Dataset records ::
- - - - -
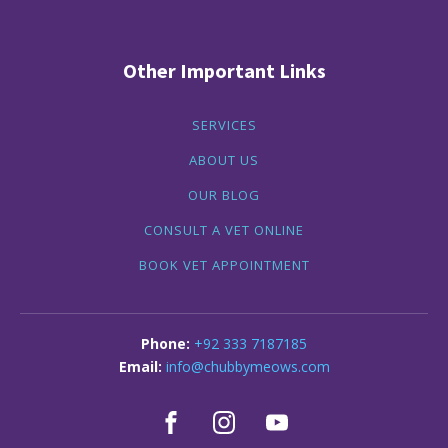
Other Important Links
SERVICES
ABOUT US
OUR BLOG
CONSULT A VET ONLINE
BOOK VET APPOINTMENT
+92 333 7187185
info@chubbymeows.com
- - - - -
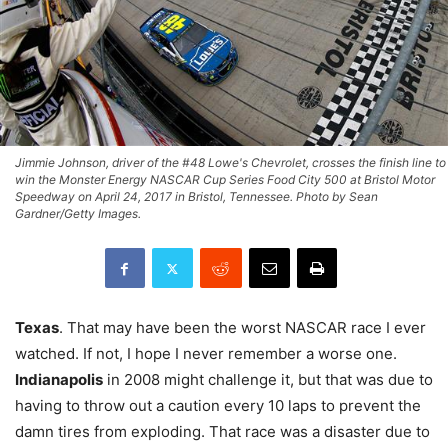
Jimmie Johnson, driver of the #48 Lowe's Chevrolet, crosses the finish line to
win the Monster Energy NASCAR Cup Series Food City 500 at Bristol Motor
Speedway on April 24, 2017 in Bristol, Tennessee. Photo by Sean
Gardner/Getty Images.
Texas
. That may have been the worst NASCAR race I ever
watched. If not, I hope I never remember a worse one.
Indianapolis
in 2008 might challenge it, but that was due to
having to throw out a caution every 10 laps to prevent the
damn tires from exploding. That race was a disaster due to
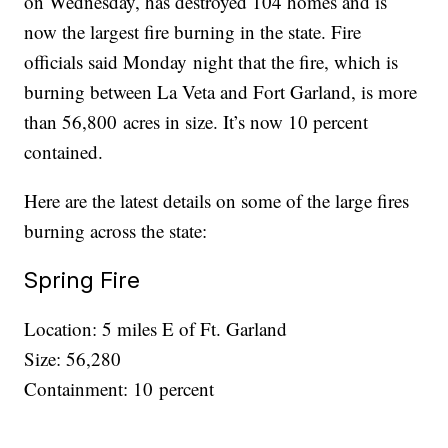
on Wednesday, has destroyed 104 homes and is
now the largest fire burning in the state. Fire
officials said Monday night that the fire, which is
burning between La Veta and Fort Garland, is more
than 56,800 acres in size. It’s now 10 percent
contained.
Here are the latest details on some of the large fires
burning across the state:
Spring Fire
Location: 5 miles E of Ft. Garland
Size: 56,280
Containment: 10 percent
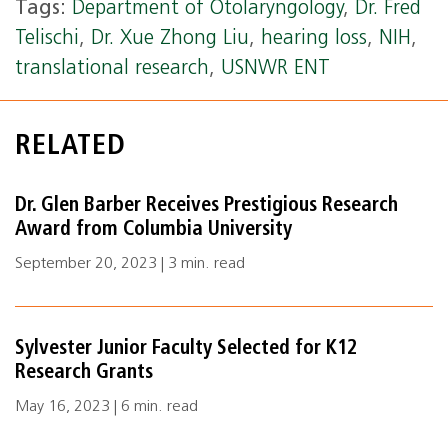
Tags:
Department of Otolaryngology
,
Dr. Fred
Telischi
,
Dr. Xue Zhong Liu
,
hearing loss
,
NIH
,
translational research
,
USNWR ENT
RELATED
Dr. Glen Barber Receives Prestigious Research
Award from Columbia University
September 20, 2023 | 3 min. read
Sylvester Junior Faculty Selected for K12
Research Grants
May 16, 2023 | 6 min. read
- - - - -
The problem ::
Every line above from the line with "Other Important Links" to the line with "info@chubbymeows.com", inclusive, must be returned exactly; no other line belongs in the reply.

Answer to this problem ::
Other Important Links
SERVICES
ABOUT US
OUR BLOG
CONSULT A VET ONLINE
BOOK VET APPOINTMENT
+92 333 7187185
info@chubbymeows.com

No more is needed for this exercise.